1.3.2 Dead-Band Delay in Full Bridge Mode

Dead-band delay is important when either of the following conditions is true:

  • The direction of the CWG output changes when the duty cycle of the data input is at or near 100%.
  • The turn-off time of the power switch, including the power device and driver circuit, is greater than the turn-on time.

The dead-band delay is inserted only when changing directions, and only the modulated output is affected. The statically-configured outputs (CWGxA and CWGxC) are not afforded dead band, and switch essentially simultaneously.

Figure 1-7 shows an example of the CWG outputs changing directions from forward to reverse, at near 100% duty cycle. In this example, at time t1, the output of CWGxA and CWGxD becomes inactive, while the output of CWGxC becomes active. Since the turn-off time of the power devices is longer than the turn-on time, a shoot-through current will flow through the power devices QC and QD (see Figure 1-3) for the duration of ‘TST’. The same phenomenon will occur to power devices QA and QB for the CWG direction change from reverse to forward.
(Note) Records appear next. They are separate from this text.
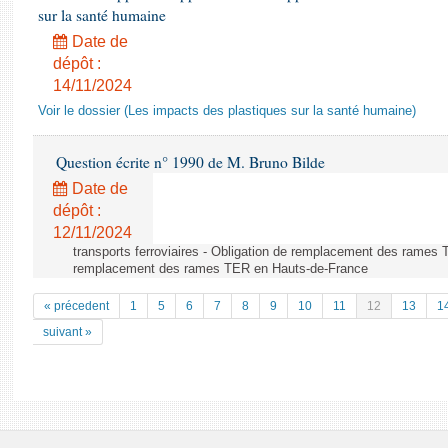
sur la santé humaine
Date de
dépôt :
14/11/2024
Voir le dossier (Les impacts des plastiques sur la santé humaine)
Question écrite n° 1990 de M. Bruno Bilde
Date de
dépôt :
12/11/2024
transports ferroviaires - Obligation de remplacement des rames 
remplacement des rames TER en Hauts-de-France
« précedent
1
5
6
7
8
9
10
11
12
13
1
suivant »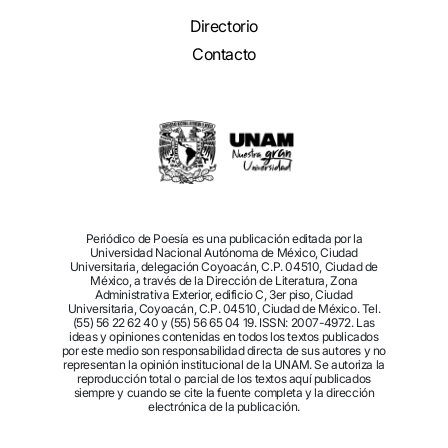
Directorio
Contacto
Periódico de Poesía es una publicación editada por la
Universidad Nacional Autónoma de México, Ciudad
Universitaria, delegación Coyoacán, C.P. 04510, Ciudad de
México, a través de la Dirección de Literatura, Zona
Administrativa Exterior, edificio C, 3er piso, Ciudad
Universitaria, Coyoacán, C.P. 04510, Ciudad de México. Tel.
(55) 56 22 62 40 y (55) 56 65 04 19. ISSN: 2007-4972. Las
ideas y opiniones contenidas en todos los textos publicados
por este medio son responsabilidad directa de sus autores y no
representan la opinión institucional de la UNAM. Se autoriza la
reproducción total o parcial de los textos aquí publicados
siempre y cuando se cite la fuente completa y la dirección
electrónica de la publicación.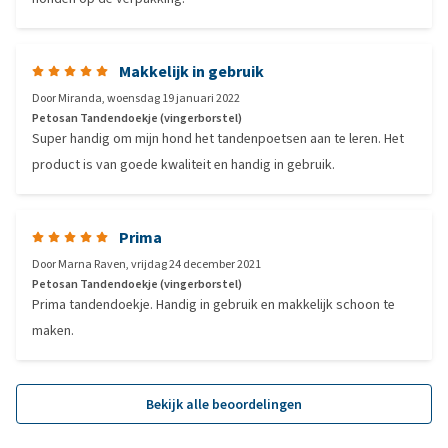
Makkelijk in gebruik
Door
Miranda
,
woensdag 19 januari 2022
Petosan Tandendoekje (vingerborstel)
Super handig om mijn hond het tandenpoetsen aan te leren. Het
product is van goede kwaliteit en handig in gebruik.
Prima
Door
Marna Raven
,
vrijdag 24 december 2021
Petosan Tandendoekje (vingerborstel)
Prima tandendoekje. Handig in gebruik en makkelijk schoon te
maken.
Bekijk alle beoordelingen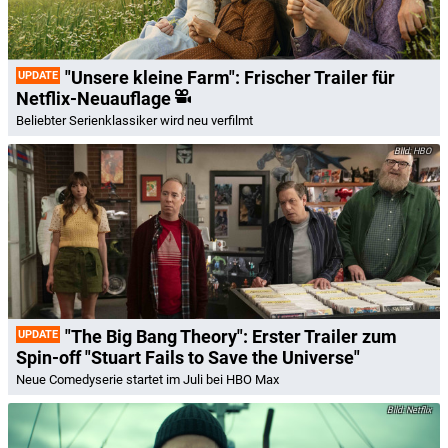
"Unsere kleine Farm": Frischer Trailer für
UPDATE
Netflix-Neuauflage
Beliebter Serienklassiker wird neu verfilmt
HBO
"The Big Bang Theory": Erster Trailer zum
UPDATE
Spin-off "Stuart Fails to Save the Universe"
Neue Comedyserie startet im Juli bei HBO Max
Netflix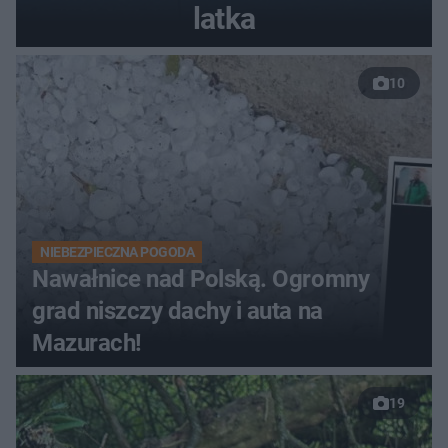
latka
10
NIEBEZPIECZNA POGODA
Nawałnice nad Polską. Ogromny
grad niszczy dachy i auta na
Mazurach!
19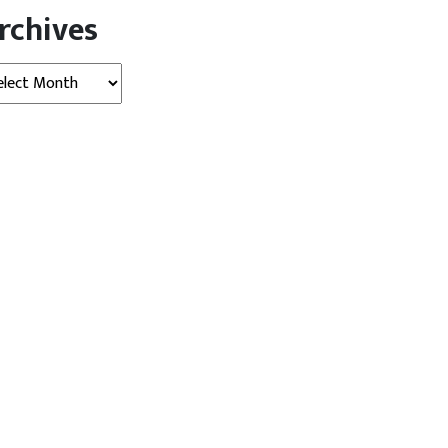
rchives
hives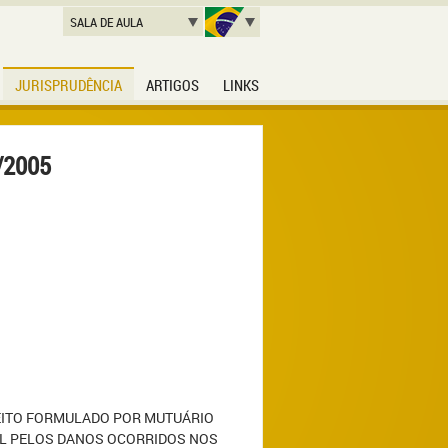
SALA DE AULA
JURISPRUDÊNCIA
ARTIGOS
LINKS
o/2005
LEITO FORMULADO POR MUTUÁRIO
VIL PELOS DANOS OCORRIDOS NOS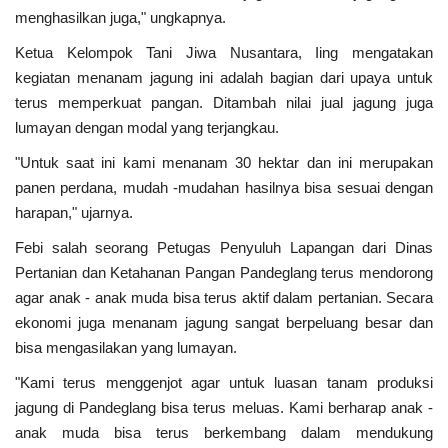
Peristiwa
menghasilkan juga," ungkapnya.
Ketua Kelompok Tani Jiwa Nusantara, Iing mengatakan
kegiatan menanam jagung ini adalah bagian dari upaya untuk
terus memperkuat pangan. Ditambah nilai jual jagung juga
lumayan dengan modal yang terjangkau.
"Untuk saat ini kami menanam 30 hektar dan ini merupakan
panen perdana, mudah -mudahan hasilnya bisa sesuai dengan
harapan," ujarnya.
Febi salah seorang Petugas Penyuluh Lapangan dari Dinas
Pertanian dan Ketahanan Pangan Pandeglang terus mendorong
agar anak - anak muda bisa terus aktif dalam pertanian. Secara
ekonomi juga menanam jagung sangat berpeluang besar dan
bisa mengasilakan yang lumayan.
"Kami terus menggenjot agar untuk luasan tanam produksi
jagung di Pandeglang bisa terus meluas. Kami berharap anak -
anak muda bisa terus berkembang dalam mendukung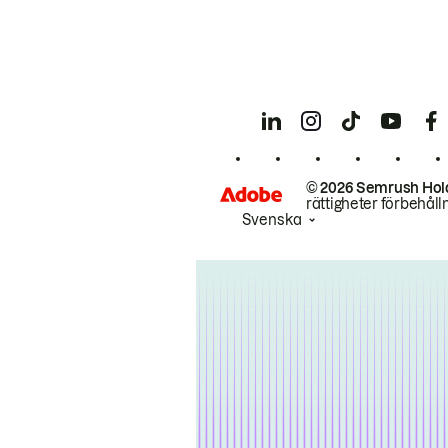
© 2026 Semrush Hol
rättigheter förbehåll
Svenska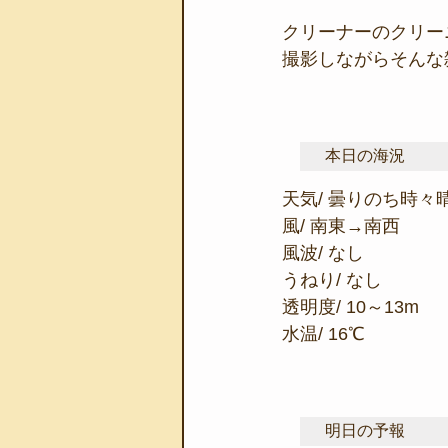
クリーナーのクリー
撮影しながらそんな
本日の海況
天気/ 曇りのち時々
風/ 南東→南西
風波/ なし
うねり/ なし
透明度/ 10～13m
水温/ 16℃
明日の予報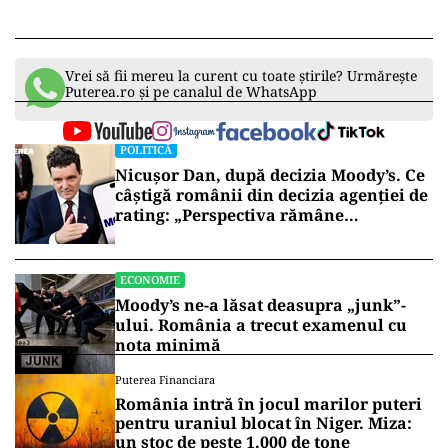
Vrei să fii mereu la curent cu toate știrile? Urmărește
Puterea.ro și pe canalul de WhatsApp
POLITICĂ
Nicușor Dan, după decizia Moody’s. Ce
câștigă românii din decizia agenției de
rating: „Perspectiva rămâne
rezervată”
ECONOMIE
Moody’s ne-a lăsat deasupra „junk”-
ului. România a trecut examenul cu
nota minimă
Puterea Financiara
România intră în jocul marilor puteri
pentru uraniul blocat în Niger. Miza:
un stoc de peste 1.000 de tone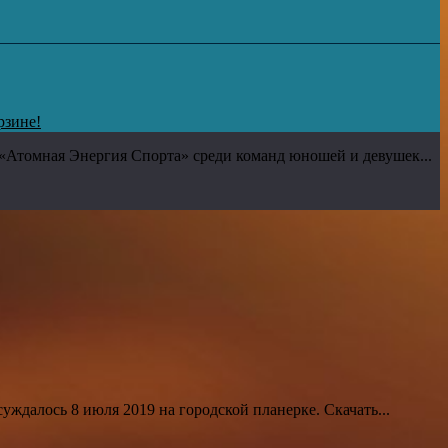
рзине!
 «Атомная Энергия Спорта» среди команд юношей и девушек...
суждалось 8 июля 2019 на городской планерке. Скачать...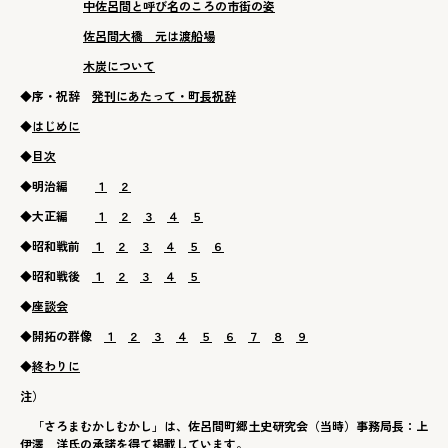
中佐呂間と呼び名のころの市街の姿
佐呂間大橋 元は渡船場
木炭について
◆序・祝辞
発刊にあたって・町長祝辞
◆
はじめに
◆
目次
◆明治編
１
２
◆大正編
１
２
３
４
５
◆昭和戦前
１
２
３
４
５
６
◆昭和戦後
１
２
３
４
５
◆
座談会
◆開拓の群像
１
２
３
４
５
６
７
８
９
◆
終わりに
注）
「さろまむかしむかし」は、佐呂間町郷土史研究会（当時）事務局長：上
伊澤 洋氏の承諾を得て掲載しています。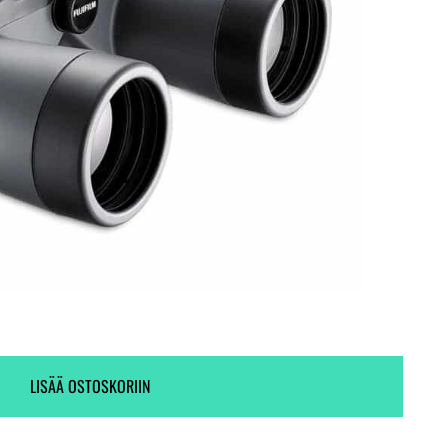
Toimitus heti! (1 kpl varastossa)
Tieto ei ole saatavilla.
LISÄÄ OSTOSKORIIN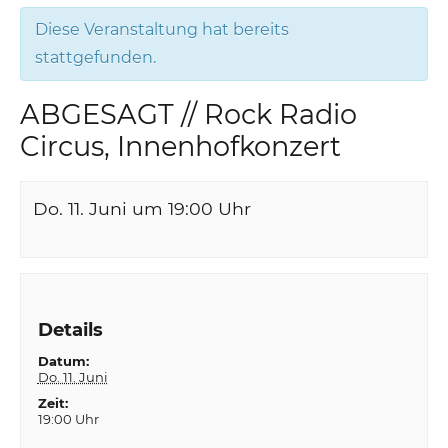
Diese Veranstaltung hat bereits
stattgefunden.
ABGESAGT // Rock Radio
Circus, Innenhofkonzert
Do. 11. Juni um 19:00
Uhr
Details
Datum:
Do. 11. Juni
Zeit:
19:00 Uhr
When changing the CWG direction, a high duty cycle is required for an application. Two possible solutions for eliminating the shoot-through current are:

  1. Reduce the CWG duty cycle for one period before changing directions.
  2. Use switch drivers that can drive the switches off faster than they can drive them on.
Figure 1-7. Example of PWM Direction Change at Near 100% Duty Cycle
Note:
  1. TON is the turn-on delay of the circuit’s power switch QC and its driver.
  2. TOFF is the turn-off delay of the circuit’s power switch QD and its driver.
  3. TST is the circuit’s potential shoot-through current time due to both switches, QC and QD (Figure 1-3), conducting simultaneously.